Se reduce a “la mínima expresión”, según ha explicado hoy lunes ante la Comisión de Asuntos Exteriores del Congreso, el subsecretario Rafael Mendívil. A partir del próximo 1 de enero dejará de ondear la bandera española sobre el caserón del barrio de Haddah, donde primero se instaló la residencia del embajador y a raíz de las revueltas del año pasado también la Cancillería. Allí han convivido durante todos estos meses diplomáticos, personal administrativo, policías e incluso, en los momentos más delicados, parte de la pequeña colonia española en Yemen.
La Embajada de España en Saná. En la escalera de acceso, un plástico cubre los sacos terreros. / Á.E.
La medida, que también alcanza a legación diplomática en Zinbabwe, es fruto de la consideración coste-resultados. Mantener las puertas abiertas en Yemen resulta caro. Tras el traspaso de poder por parte de Ali Abdalá Saleh a quien fuera su vicepresidente, Abdrabbo Mansur Hadi, el país está aún muy lejos de ser estable. La vigilancia de la embajada y la protección del embajador requieren el despliegue de un destacamento de Geos, además de coches blindados y otras costosas medidas de seguridad, que ni el apoyo a unos escasos empresarios españoles, ni el respaldo a la esquelética escena cultural y artística local, han bastado para justificar.

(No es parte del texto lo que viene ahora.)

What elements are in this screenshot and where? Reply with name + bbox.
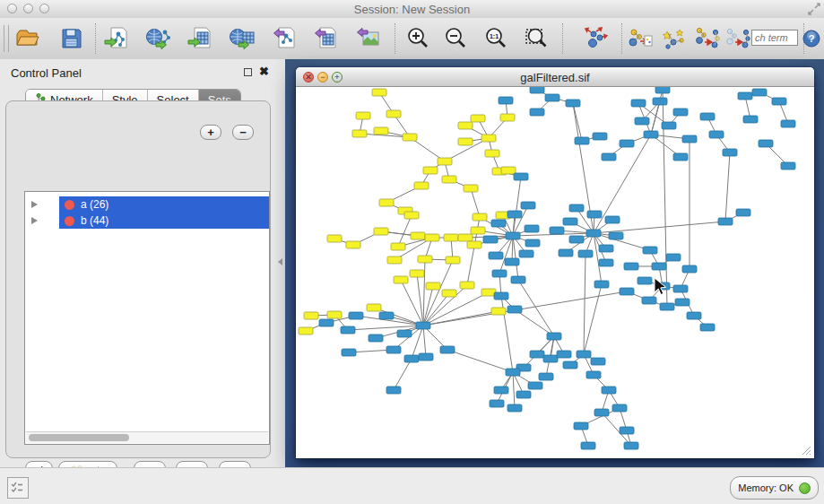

España, a pesar de las estupendas relaciones históricas, políticas y personales con Yemen, no es tampoco un actor fundamental en el actual juego de intereses que se libra sobre la antigua Arabia Félix. La vigilancia para que el país no termine yéndose precipicio abajo, corre a cargo de Estados Unidos por un lado y de Arabia Saudí por otro. Uno intenta que las montañas y valles que surcan la geografía yemení no se conviertan en un nuevo refugio para Al Qaeda, al modo de lo que en su día fue Afganistán. El otro, que se mantenga una tensión controlable no sea que la democracia arraigue y cruce su frontera.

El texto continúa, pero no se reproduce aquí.